Starting at the line below that contains "Семинары - Конфе" and ending at the line that contains "Dadme de Jugar!!!", retype each line exactly as it stands, but omit the pictures.

........

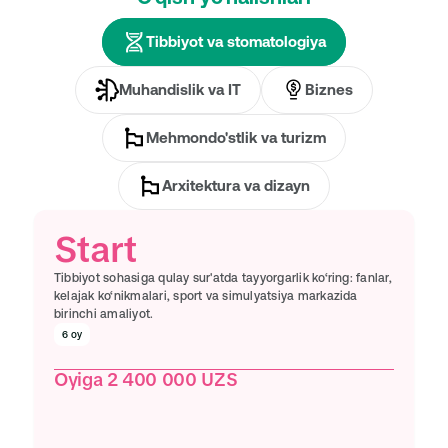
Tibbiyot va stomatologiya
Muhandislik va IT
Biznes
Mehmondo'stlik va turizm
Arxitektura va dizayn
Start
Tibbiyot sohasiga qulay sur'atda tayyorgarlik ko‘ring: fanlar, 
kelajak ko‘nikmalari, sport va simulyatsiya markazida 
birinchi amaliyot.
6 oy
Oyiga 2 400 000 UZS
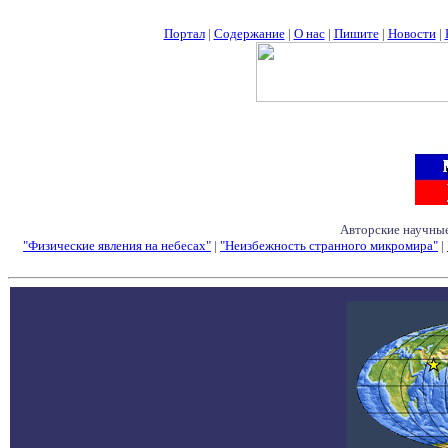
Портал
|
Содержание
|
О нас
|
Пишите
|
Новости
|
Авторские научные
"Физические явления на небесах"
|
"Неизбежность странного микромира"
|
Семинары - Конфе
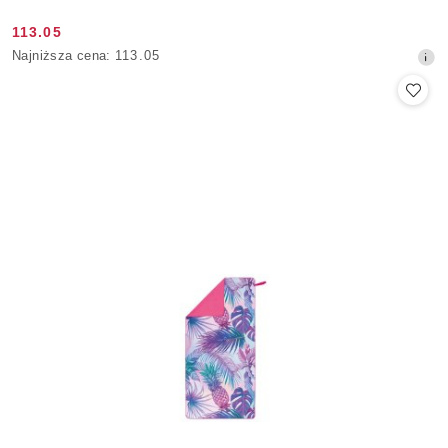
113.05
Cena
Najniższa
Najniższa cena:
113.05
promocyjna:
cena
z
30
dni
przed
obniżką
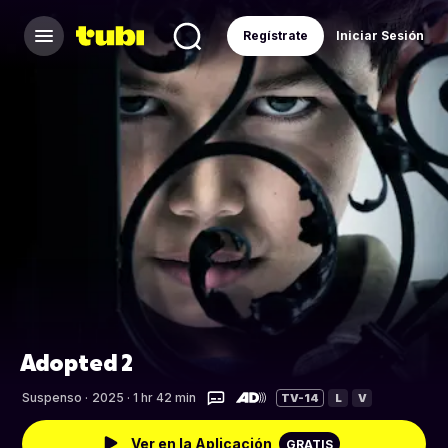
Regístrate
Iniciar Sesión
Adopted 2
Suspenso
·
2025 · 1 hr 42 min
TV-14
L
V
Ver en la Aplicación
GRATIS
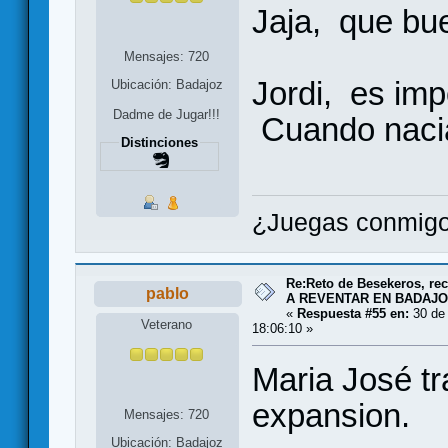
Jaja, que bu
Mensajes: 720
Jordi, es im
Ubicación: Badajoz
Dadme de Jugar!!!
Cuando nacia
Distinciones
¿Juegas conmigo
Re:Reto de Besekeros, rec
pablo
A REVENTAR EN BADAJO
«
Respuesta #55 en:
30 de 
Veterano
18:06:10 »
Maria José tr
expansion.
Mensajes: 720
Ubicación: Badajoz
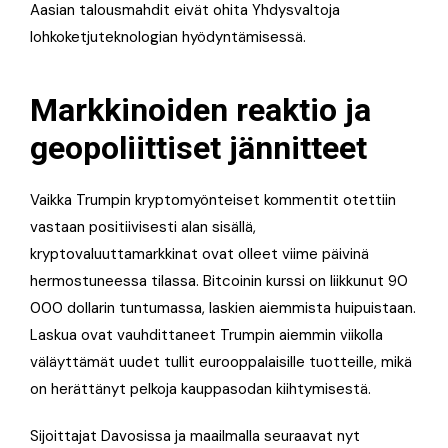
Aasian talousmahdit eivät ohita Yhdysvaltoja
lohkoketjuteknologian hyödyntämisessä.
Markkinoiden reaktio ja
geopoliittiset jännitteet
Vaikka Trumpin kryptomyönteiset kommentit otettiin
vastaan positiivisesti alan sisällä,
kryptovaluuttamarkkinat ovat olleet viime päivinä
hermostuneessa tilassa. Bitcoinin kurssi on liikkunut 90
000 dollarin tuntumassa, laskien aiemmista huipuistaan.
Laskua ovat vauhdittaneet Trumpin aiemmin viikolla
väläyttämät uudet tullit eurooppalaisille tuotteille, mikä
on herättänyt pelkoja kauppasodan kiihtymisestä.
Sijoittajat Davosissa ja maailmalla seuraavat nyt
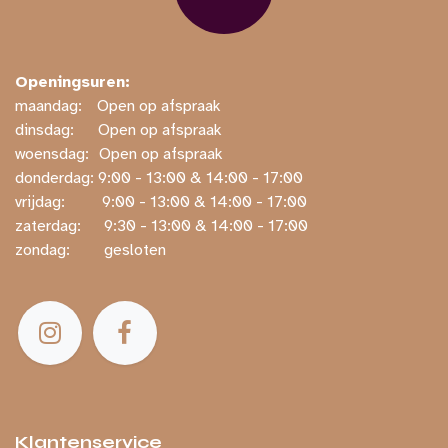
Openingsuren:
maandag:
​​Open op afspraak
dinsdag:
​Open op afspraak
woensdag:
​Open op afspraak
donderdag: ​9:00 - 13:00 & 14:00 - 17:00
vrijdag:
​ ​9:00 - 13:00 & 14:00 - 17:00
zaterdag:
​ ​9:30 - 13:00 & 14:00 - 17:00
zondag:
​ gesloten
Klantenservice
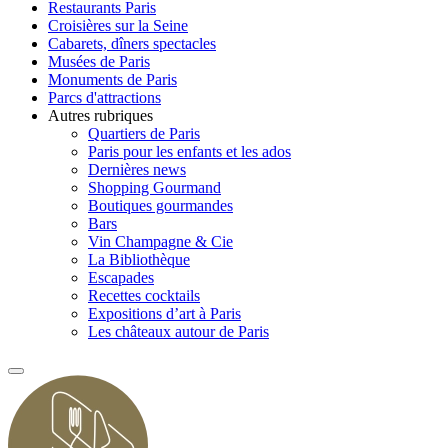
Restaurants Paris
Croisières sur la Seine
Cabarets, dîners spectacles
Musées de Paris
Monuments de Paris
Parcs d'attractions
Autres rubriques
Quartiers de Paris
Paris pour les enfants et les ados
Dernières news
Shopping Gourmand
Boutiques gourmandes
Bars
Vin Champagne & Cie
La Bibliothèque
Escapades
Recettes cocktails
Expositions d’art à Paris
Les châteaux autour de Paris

........

• [SOLUTION TO THE PROBLEM]:
Семинары - Конфе
113.05
Cena
Najniższa
Najniższa cena:
113.05
promocyjna:
cena
z
30
dni
przed
obniżką
Regístrate
Iniciar Sesión
Adopted 2
Suspenso
·
2025 · 1 hr 42 min
TV-14
L
V
Ver en la Aplicación
GRATIS
Jaja, que bu
Mensajes: 720
Jordi, es im
Ubicación: Badajoz
Dadme de Jugar!!!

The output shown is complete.